Every year, Noise for the Needy, a nonprofit that raises money for local charities, sets up a smorgasbord of great benefit shows that take place over five nights in early June. This year, proceeds from the festival benefit Teen Feed, an organization that provides hot meals to homeless youths. It's impossible to see everything, so we've made a list of the best NFTN has to offer this year. (Complete info at noisefortheneedy.org.)

Wednesday, June 9 / Sallie Ford and The Sound Outside, Peter Hanks feat. Jordanger, silOHS, Soul Jelly. Chop Suey. $8. 8 p.m.

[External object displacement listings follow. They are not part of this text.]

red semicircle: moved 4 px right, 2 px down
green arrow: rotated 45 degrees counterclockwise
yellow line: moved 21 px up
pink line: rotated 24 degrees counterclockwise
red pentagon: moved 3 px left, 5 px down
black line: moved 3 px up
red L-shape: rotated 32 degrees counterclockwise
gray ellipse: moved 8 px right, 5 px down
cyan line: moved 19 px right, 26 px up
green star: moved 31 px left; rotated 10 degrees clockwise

Even though Portland songstress Sallie Ford's only released one measly EP, Not an Animal, of her unusual speakeasy roots jams, those five songs earned Ford and her band, The Sound Outside, the title of Best New Band in Willamette Week's annual Best New Band poll this year. There's a vintage flavor to the music, sure, but the content is contemporary. However you slice it, Ford's upbeat, swinging take on Americana makes for a more fun, danceable experience than the sleepy folk songs Portland's been proffering lately (no offense, Horse Feathers), and if her debut album is half as good as her EP, she'll be poised to become the Northwest's next Neko.

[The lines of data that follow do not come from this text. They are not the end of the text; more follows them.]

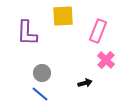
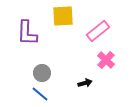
pink rectangle: rotated 30 degrees clockwise
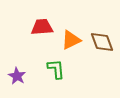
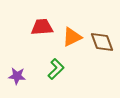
orange triangle: moved 1 px right, 3 px up
green L-shape: rotated 50 degrees clockwise
purple star: rotated 24 degrees counterclockwise
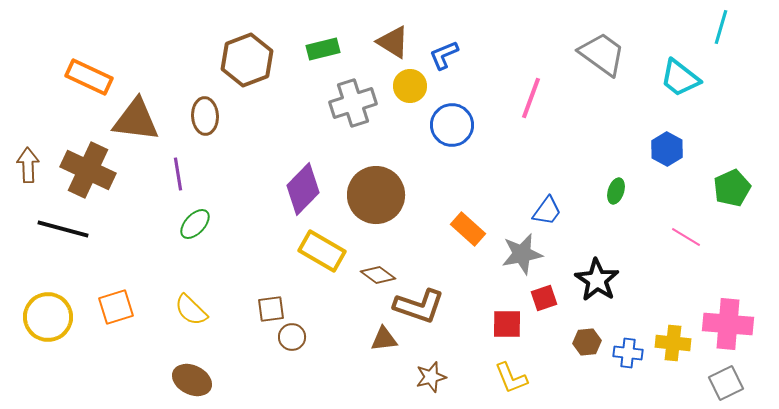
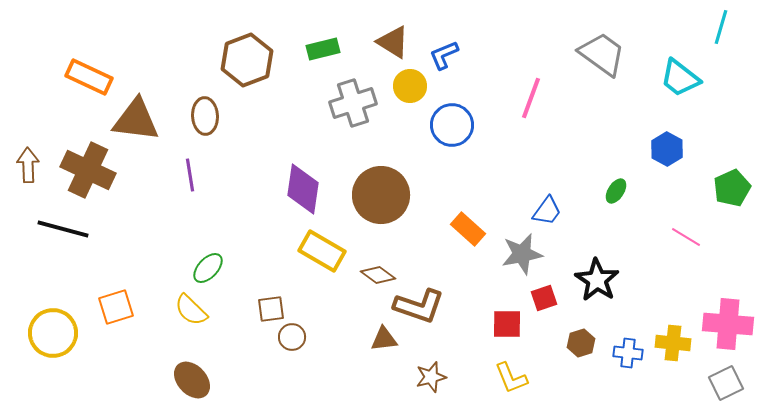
purple line at (178, 174): moved 12 px right, 1 px down
purple diamond at (303, 189): rotated 36 degrees counterclockwise
green ellipse at (616, 191): rotated 15 degrees clockwise
brown circle at (376, 195): moved 5 px right
green ellipse at (195, 224): moved 13 px right, 44 px down
yellow circle at (48, 317): moved 5 px right, 16 px down
brown hexagon at (587, 342): moved 6 px left, 1 px down; rotated 12 degrees counterclockwise
brown ellipse at (192, 380): rotated 21 degrees clockwise
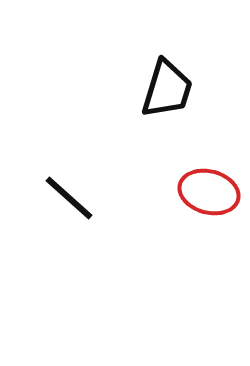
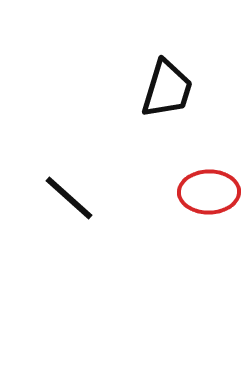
red ellipse: rotated 16 degrees counterclockwise
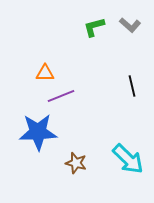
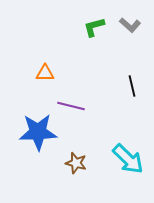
purple line: moved 10 px right, 10 px down; rotated 36 degrees clockwise
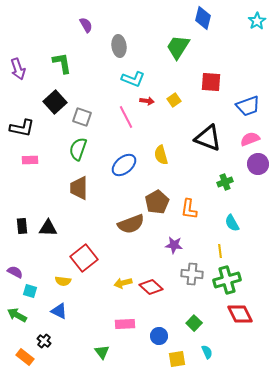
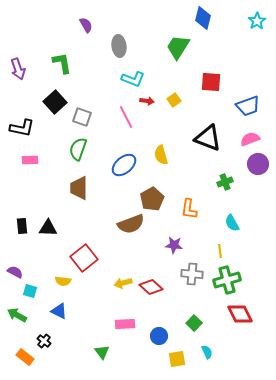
brown pentagon at (157, 202): moved 5 px left, 3 px up
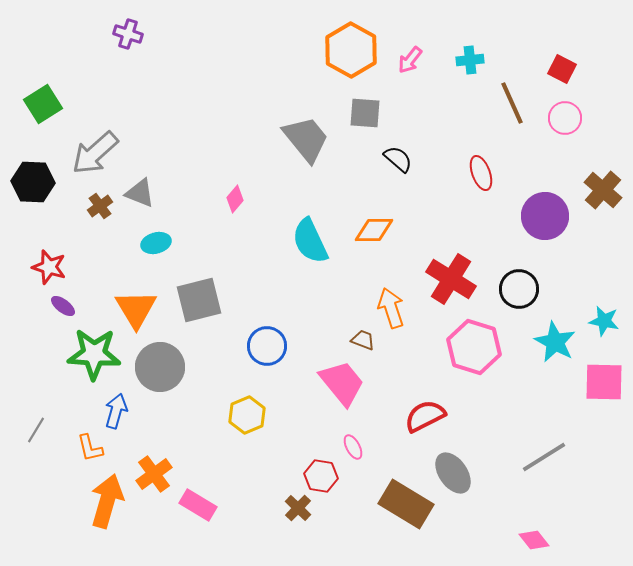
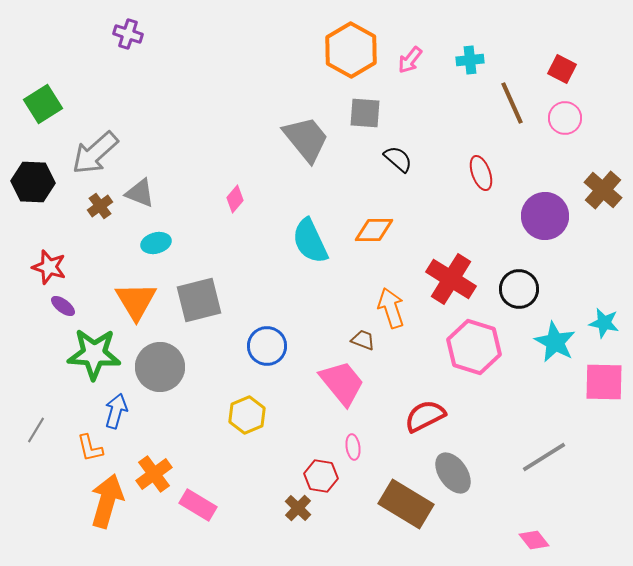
orange triangle at (136, 309): moved 8 px up
cyan star at (604, 321): moved 2 px down
pink ellipse at (353, 447): rotated 20 degrees clockwise
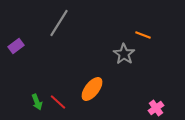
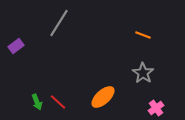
gray star: moved 19 px right, 19 px down
orange ellipse: moved 11 px right, 8 px down; rotated 10 degrees clockwise
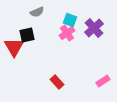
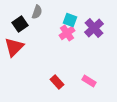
gray semicircle: rotated 48 degrees counterclockwise
black square: moved 7 px left, 11 px up; rotated 21 degrees counterclockwise
red triangle: rotated 15 degrees clockwise
pink rectangle: moved 14 px left; rotated 64 degrees clockwise
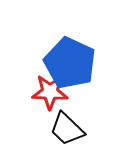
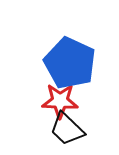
red star: moved 10 px right, 9 px down
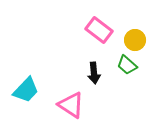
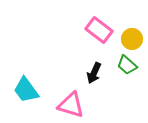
yellow circle: moved 3 px left, 1 px up
black arrow: rotated 30 degrees clockwise
cyan trapezoid: rotated 100 degrees clockwise
pink triangle: rotated 16 degrees counterclockwise
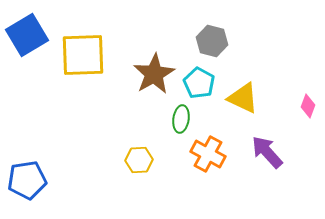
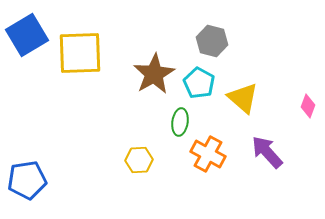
yellow square: moved 3 px left, 2 px up
yellow triangle: rotated 16 degrees clockwise
green ellipse: moved 1 px left, 3 px down
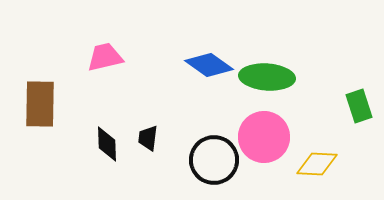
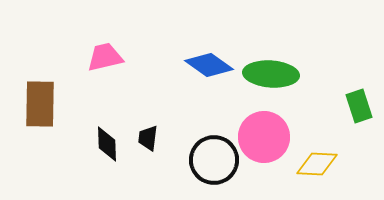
green ellipse: moved 4 px right, 3 px up
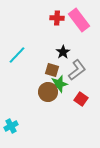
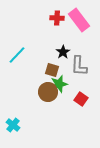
gray L-shape: moved 2 px right, 4 px up; rotated 130 degrees clockwise
cyan cross: moved 2 px right, 1 px up; rotated 24 degrees counterclockwise
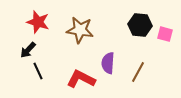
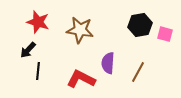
black hexagon: rotated 15 degrees counterclockwise
black line: rotated 30 degrees clockwise
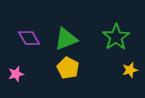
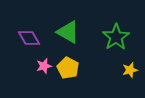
green triangle: moved 2 px right, 7 px up; rotated 50 degrees clockwise
pink star: moved 28 px right, 8 px up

Thursday, June 10 / Horse Feathers, Tiny Vipers, Friday Mile, Goldfinch. Tractor Tavern. $12. 8 p.m.

Horse Feathers is one of the Portland folk scene's greatest success stories. What was once a sparse songwriting project spearheaded by Justin Ringle became a full-fledged (mostly) string band. In keeping with the seasonal themes Ringle appears to favor (debut full-length House with No Home was decidedly a wintry record) Thistled Spring is a decidedly more optimistic, if not more up-tempo, affair. Even though Ringle is now operating with an entirely new band, the music is no worse for wear. Make sure to catch this show if you hope to see Horse Feathers live anytime soon—this is the band's only scheduled Seattle appearance this summer.

Friday, June 11 / The Maldives, Whalebones, Virgin Islands, Hypatia Lake, Hallways, the Magic Mirrors, Soul Senate, DJ El Toro. Underground Events Center. $10. 7 p.m.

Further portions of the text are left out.